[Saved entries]
((

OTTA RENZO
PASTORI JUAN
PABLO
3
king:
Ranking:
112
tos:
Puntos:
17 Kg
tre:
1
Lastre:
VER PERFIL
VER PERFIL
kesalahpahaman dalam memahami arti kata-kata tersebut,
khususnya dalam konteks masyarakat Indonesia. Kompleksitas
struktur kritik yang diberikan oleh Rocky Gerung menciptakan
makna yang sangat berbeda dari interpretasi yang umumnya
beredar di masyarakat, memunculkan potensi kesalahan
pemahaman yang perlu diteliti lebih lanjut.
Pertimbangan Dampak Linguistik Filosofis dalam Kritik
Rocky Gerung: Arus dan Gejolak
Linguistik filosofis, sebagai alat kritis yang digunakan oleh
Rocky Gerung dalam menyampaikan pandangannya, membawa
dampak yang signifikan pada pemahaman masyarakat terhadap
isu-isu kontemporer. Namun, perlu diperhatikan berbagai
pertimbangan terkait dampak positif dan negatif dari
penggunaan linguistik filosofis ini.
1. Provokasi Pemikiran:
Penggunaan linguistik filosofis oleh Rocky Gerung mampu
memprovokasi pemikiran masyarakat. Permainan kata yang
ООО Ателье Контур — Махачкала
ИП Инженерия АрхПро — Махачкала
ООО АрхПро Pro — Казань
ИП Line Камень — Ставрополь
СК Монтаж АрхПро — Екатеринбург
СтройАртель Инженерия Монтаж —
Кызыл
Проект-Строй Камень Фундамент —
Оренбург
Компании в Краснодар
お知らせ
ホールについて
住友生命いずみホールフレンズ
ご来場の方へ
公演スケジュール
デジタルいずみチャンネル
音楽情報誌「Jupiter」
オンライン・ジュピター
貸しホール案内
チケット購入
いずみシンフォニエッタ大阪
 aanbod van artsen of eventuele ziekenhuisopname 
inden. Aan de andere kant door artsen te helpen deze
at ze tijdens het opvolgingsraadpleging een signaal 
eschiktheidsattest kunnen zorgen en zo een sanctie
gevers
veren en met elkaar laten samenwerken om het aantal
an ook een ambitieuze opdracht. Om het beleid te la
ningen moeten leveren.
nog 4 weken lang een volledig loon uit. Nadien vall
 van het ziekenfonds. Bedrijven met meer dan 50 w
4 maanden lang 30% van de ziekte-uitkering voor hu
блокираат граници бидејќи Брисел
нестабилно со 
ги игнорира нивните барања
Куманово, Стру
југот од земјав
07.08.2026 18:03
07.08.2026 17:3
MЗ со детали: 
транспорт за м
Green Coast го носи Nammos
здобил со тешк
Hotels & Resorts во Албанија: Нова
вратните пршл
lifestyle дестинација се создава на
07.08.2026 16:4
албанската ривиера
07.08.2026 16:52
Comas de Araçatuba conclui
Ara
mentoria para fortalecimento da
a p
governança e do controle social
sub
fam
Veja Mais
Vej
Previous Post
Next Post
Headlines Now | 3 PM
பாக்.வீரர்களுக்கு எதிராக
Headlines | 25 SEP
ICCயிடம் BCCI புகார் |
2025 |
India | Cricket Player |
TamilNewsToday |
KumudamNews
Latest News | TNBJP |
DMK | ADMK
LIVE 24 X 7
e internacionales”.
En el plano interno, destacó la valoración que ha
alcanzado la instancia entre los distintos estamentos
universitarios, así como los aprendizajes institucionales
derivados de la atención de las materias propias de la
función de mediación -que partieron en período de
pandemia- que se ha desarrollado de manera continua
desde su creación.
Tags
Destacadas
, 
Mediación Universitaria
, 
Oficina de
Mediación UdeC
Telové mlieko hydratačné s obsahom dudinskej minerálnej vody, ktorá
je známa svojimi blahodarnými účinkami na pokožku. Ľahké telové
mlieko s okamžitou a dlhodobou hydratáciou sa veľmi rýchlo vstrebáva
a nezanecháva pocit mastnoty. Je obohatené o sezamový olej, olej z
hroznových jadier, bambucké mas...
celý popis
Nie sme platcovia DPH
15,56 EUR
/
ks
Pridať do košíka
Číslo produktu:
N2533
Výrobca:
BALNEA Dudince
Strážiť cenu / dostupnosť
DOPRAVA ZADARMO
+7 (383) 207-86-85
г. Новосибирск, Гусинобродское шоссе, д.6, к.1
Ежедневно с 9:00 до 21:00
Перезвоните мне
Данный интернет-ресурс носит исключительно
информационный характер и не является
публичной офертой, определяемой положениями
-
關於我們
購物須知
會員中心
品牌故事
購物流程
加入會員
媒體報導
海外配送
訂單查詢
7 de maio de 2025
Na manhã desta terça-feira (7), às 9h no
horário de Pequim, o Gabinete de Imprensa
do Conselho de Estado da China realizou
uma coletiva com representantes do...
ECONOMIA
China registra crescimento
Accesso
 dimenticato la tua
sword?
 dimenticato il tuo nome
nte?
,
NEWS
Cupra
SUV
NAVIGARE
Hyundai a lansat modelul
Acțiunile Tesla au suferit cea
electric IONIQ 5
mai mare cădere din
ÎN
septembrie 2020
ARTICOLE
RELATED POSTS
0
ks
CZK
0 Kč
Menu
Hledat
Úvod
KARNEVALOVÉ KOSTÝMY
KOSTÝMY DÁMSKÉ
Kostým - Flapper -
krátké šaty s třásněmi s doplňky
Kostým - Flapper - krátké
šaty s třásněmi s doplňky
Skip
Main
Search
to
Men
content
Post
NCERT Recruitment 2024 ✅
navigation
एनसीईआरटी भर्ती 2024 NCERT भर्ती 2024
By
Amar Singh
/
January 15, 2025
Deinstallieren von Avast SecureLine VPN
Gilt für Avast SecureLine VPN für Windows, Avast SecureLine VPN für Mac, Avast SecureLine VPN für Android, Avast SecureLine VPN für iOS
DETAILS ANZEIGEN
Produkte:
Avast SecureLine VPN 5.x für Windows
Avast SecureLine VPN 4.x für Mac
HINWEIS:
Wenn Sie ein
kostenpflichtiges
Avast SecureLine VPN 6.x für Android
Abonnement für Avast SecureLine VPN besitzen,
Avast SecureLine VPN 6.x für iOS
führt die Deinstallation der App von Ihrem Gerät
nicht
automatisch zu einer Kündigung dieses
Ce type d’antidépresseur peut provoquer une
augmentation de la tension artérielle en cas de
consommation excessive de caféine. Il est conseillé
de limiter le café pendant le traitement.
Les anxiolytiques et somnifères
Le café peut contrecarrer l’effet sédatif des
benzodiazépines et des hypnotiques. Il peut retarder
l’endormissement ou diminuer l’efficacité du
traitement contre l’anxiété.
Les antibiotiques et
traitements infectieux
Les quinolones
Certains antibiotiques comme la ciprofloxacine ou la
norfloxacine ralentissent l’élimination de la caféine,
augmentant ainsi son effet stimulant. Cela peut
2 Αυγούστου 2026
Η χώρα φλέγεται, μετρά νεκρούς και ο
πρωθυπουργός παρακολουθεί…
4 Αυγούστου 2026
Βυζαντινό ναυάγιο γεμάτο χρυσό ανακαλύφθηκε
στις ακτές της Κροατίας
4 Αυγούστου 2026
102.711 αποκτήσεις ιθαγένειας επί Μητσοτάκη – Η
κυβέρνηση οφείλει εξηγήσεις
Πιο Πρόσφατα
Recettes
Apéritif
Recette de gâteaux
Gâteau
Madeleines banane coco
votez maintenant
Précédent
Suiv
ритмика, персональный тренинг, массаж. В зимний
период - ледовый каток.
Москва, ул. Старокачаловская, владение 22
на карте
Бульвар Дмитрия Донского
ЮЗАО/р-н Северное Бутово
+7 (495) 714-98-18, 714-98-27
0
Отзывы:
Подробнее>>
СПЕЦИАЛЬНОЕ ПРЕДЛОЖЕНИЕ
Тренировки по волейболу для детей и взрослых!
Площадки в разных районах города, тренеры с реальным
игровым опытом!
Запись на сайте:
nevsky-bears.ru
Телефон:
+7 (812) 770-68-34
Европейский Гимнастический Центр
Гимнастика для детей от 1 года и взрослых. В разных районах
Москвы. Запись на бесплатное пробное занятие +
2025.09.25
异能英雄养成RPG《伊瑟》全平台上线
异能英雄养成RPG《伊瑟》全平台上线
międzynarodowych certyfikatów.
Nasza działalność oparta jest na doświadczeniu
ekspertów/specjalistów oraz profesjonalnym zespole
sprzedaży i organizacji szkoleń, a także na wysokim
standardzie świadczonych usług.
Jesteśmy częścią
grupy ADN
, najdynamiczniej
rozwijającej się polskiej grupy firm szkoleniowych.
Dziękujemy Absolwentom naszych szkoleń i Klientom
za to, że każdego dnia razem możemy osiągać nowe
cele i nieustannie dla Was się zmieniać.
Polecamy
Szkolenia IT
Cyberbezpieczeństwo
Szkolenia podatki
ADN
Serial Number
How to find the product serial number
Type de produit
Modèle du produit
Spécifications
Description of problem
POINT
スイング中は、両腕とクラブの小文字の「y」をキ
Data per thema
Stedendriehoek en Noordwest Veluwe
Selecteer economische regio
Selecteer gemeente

))

» **Task instructions**
Print the lines above, unchanged, from the start of the records to the line with "ООО АрхПро Pro — Казань", including that final line.

» **Result of this task**
OTTA RENZO
PASTORI JUAN
PABLO
3
king:
Ranking:
112
tos:
Puntos:
17 Kg
tre:
1
Lastre:
VER PERFIL
VER PERFIL
kesalahpahaman dalam memahami arti kata-kata tersebut,
khususnya dalam konteks masyarakat Indonesia. Kompleksitas
struktur kritik yang diberikan oleh Rocky Gerung menciptakan
makna yang sangat berbeda dari interpretasi yang umumnya
beredar di masyarakat, memunculkan potensi kesalahan
pemahaman yang perlu diteliti lebih lanjut.
Pertimbangan Dampak Linguistik Filosofis dalam Kritik
Rocky Gerung: Arus dan Gejolak
Linguistik filosofis, sebagai alat kritis yang digunakan oleh
Rocky Gerung dalam menyampaikan pandangannya, membawa
dampak yang signifikan pada pemahaman masyarakat terhadap
isu-isu kontemporer. Namun, perlu diperhatikan berbagai
pertimbangan terkait dampak positif dan negatif dari
penggunaan linguistik filosofis ini.
1. Provokasi Pemikiran:
Penggunaan linguistik filosofis oleh Rocky Gerung mampu
memprovokasi pemikiran masyarakat. Permainan kata yang
ООО Ателье Контур — Махачкала
ИП Инженерия АрхПро — Махачкала
ООО АрхПро Pro — Казань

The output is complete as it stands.